**WHAT IS BEING ASKED:** An exact copy of all the entries is needed, with no images in it.

********

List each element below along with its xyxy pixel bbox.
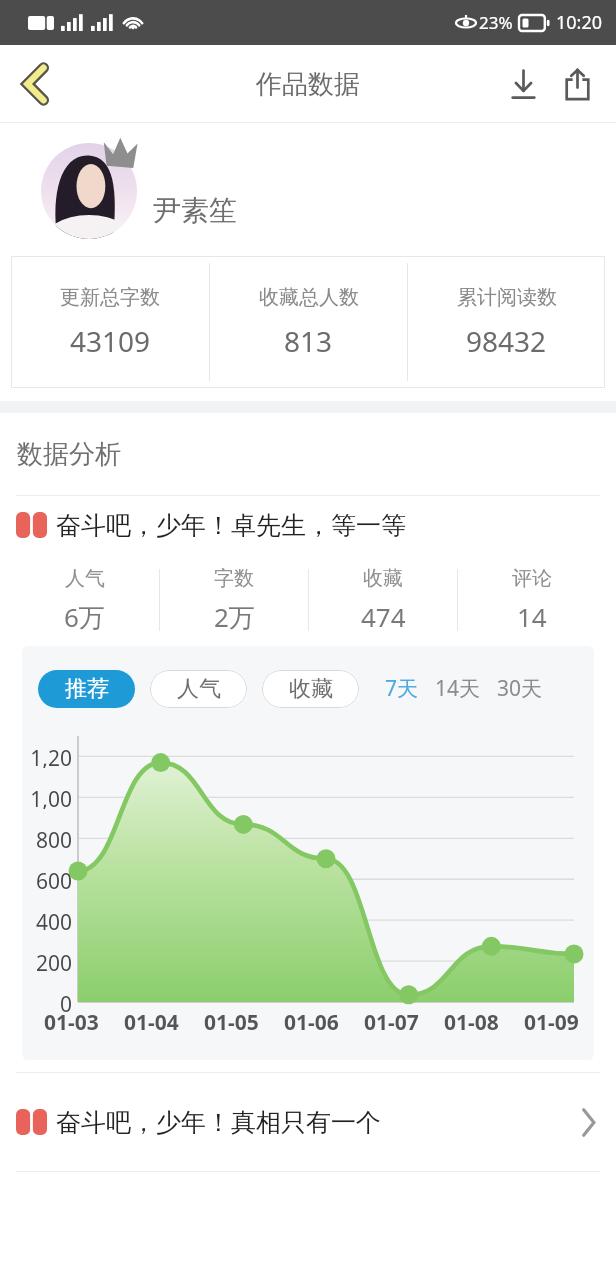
staticText: 数据分析 — [17, 438, 121, 471]
staticText: 01-09 — [524, 1008, 579, 1037]
staticText: 尹素笙 — [153, 193, 237, 228]
staticText: 1,200 — [22, 744, 72, 768]
staticText: 01-07 — [364, 1008, 419, 1037]
staticText: 作品数据 — [256, 68, 360, 101]
button[interactable]: 7天 — [381, 666, 423, 711]
staticText: 收藏 — [363, 566, 403, 591]
staticText: 813 — [284, 322, 333, 360]
staticText: 更新总字数 — [60, 285, 160, 310]
button[interactable]: 收藏总人数 — [210, 256, 407, 388]
button[interactable]: 人气 — [10, 566, 159, 635]
button[interactable]: 更新总字数 — [11, 256, 209, 388]
staticText: 23% — [479, 11, 513, 34]
staticText: 10:20 — [556, 10, 603, 35]
staticText: 7天 — [385, 674, 419, 703]
staticText: 人气 — [65, 566, 105, 591]
button[interactable]: 评论 — [458, 566, 606, 634]
staticText: 1,000 — [22, 785, 72, 809]
staticText: 累计阅读数 — [457, 285, 557, 310]
staticText: 200 — [35, 949, 72, 973]
staticText: 600 — [35, 867, 72, 891]
button[interactable]: Back — [0, 45, 70, 123]
staticText: 01-05 — [204, 1008, 259, 1037]
staticText: 800 — [35, 826, 72, 850]
staticText: 奋斗吧，少年！真相只有一个 — [56, 1107, 381, 1138]
staticText: 评论 — [512, 566, 552, 591]
staticText: 字数 — [214, 566, 254, 591]
button[interactable]: 收藏 — [262, 670, 359, 708]
button[interactable]: 累计阅读数 — [408, 256, 605, 388]
staticText: 6万 — [64, 599, 105, 635]
staticText: 奋斗吧，少年！卓先生，等一等 — [56, 510, 406, 541]
staticText: 14天 — [435, 674, 481, 703]
button[interactable]: 30天 — [493, 666, 547, 711]
button[interactable]: 奋斗吧，少年！真相只有一个 — [0, 1073, 616, 1171]
staticText: 2万 — [214, 599, 255, 635]
button[interactable]: 收藏 — [309, 566, 457, 634]
button[interactable]: 14天 — [431, 666, 485, 711]
button[interactable]: 奋斗吧，少年！卓先生，等一等 — [0, 496, 616, 554]
staticText: 01-03 — [44, 1008, 99, 1037]
staticText: 01-06 — [284, 1008, 339, 1037]
staticText: 收藏 — [289, 675, 333, 703]
staticText: 98432 — [466, 322, 547, 360]
staticText: 0 — [59, 990, 72, 1014]
button[interactable]: 字数 — [160, 566, 308, 635]
button[interactable]: 推荐 — [38, 670, 135, 708]
staticText: 14 — [517, 599, 547, 634]
staticText: 01-04 — [124, 1008, 179, 1037]
staticText: 400 — [35, 908, 72, 932]
staticText: 人气 — [177, 675, 221, 703]
button[interactable]: Share — [550, 49, 604, 119]
staticText: 474 — [361, 599, 406, 634]
staticText: 推荐 — [65, 675, 109, 703]
button[interactable]: 人气 — [150, 670, 247, 708]
staticText: 30天 — [497, 674, 543, 703]
staticText: 收藏总人数 — [259, 285, 359, 310]
button[interactable]: Download — [496, 49, 550, 119]
staticText: 43109 — [70, 322, 151, 360]
staticText: 01-08 — [444, 1008, 499, 1037]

********

**REPLY TO THE TASK:**
List each element below along with its xyxy pixel bbox.
staticText: 数据分析 — [17, 438, 121, 471]
staticText: 01-09 — [524, 1008, 579, 1037]
staticText: 尹素笙 — [153, 193, 237, 228]
staticText: 1,200 — [22, 744, 72, 768]
staticText: 01-07 — [364, 1008, 419, 1037]
staticText: 作品数据 — [256, 68, 360, 101]
button[interactable]: 7天 — [381, 666, 423, 711]
staticText: 收藏 — [363, 566, 403, 591]
staticText: 813 — [284, 322, 333, 360]
staticText: 更新总字数 — [60, 285, 160, 310]
button[interactable]: 收藏总人数 — [210, 256, 407, 388]
button[interactable]: 人气 — [10, 566, 159, 635]
button[interactable]: 更新总字数 — [11, 256, 209, 388]
staticText: 23% — [479, 11, 513, 34]
staticText: 10:20 — [556, 10, 603, 35]
staticText: 7天 — [385, 674, 419, 703]
staticText: 人气 — [65, 566, 105, 591]
button[interactable]: 评论 — [458, 566, 606, 634]
staticText: 1,000 — [22, 785, 72, 809]
staticText: 累计阅读数 — [457, 285, 557, 310]
staticText: 200 — [35, 949, 72, 973]
staticText: 600 — [35, 867, 72, 891]
button[interactable]: Back — [0, 45, 70, 123]
staticText: 01-05 — [204, 1008, 259, 1037]
staticText: 800 — [35, 826, 72, 850]
staticText: 奋斗吧，少年！真相只有一个 — [56, 1107, 381, 1138]
staticText: 评论 — [512, 566, 552, 591]
staticText: 字数 — [214, 566, 254, 591]
button[interactable]: 收藏 — [262, 670, 359, 708]
button[interactable]: 累计阅读数 — [408, 256, 605, 388]
staticText: 6万 — [64, 599, 105, 635]
staticText: 奋斗吧，少年！卓先生，等一等 — [56, 510, 406, 541]
staticText: 14天 — [435, 674, 481, 703]
button[interactable]: 30天 — [493, 666, 547, 711]
button[interactable]: 奋斗吧，少年！真相只有一个 — [0, 1073, 616, 1171]
staticText: 2万 — [214, 599, 255, 635]
button[interactable]: 收藏 — [309, 566, 457, 634]
button[interactable]: 14天 — [431, 666, 485, 711]
button[interactable]: 奋斗吧，少年！卓先生，等一等 — [0, 496, 616, 554]
staticText: 01-03 — [44, 1008, 99, 1037]
staticText: 01-06 — [284, 1008, 339, 1037]
staticText: 收藏 — [289, 675, 333, 703]
staticText: 98432 — [466, 322, 547, 360]
staticText: 0 — [59, 990, 72, 1014]
button[interactable]: 字数 — [160, 566, 308, 635]
button[interactable]: 推荐 — [38, 670, 135, 708]
staticText: 14 — [517, 599, 547, 634]
staticText: 01-04 — [124, 1008, 179, 1037]
staticText: 400 — [35, 908, 72, 932]
staticText: 人气 — [177, 675, 221, 703]
button[interactable]: Share — [550, 49, 604, 119]
staticText: 474 — [361, 599, 406, 634]
staticText: 推荐 — [65, 675, 109, 703]
button[interactable]: 人气 — [150, 670, 247, 708]
staticText: 30天 — [497, 674, 543, 703]
staticText: 收藏总人数 — [259, 285, 359, 310]
button[interactable]: Download — [496, 49, 550, 119]
staticText: 43109 — [70, 322, 151, 360]
staticText: 01-08 — [444, 1008, 499, 1037]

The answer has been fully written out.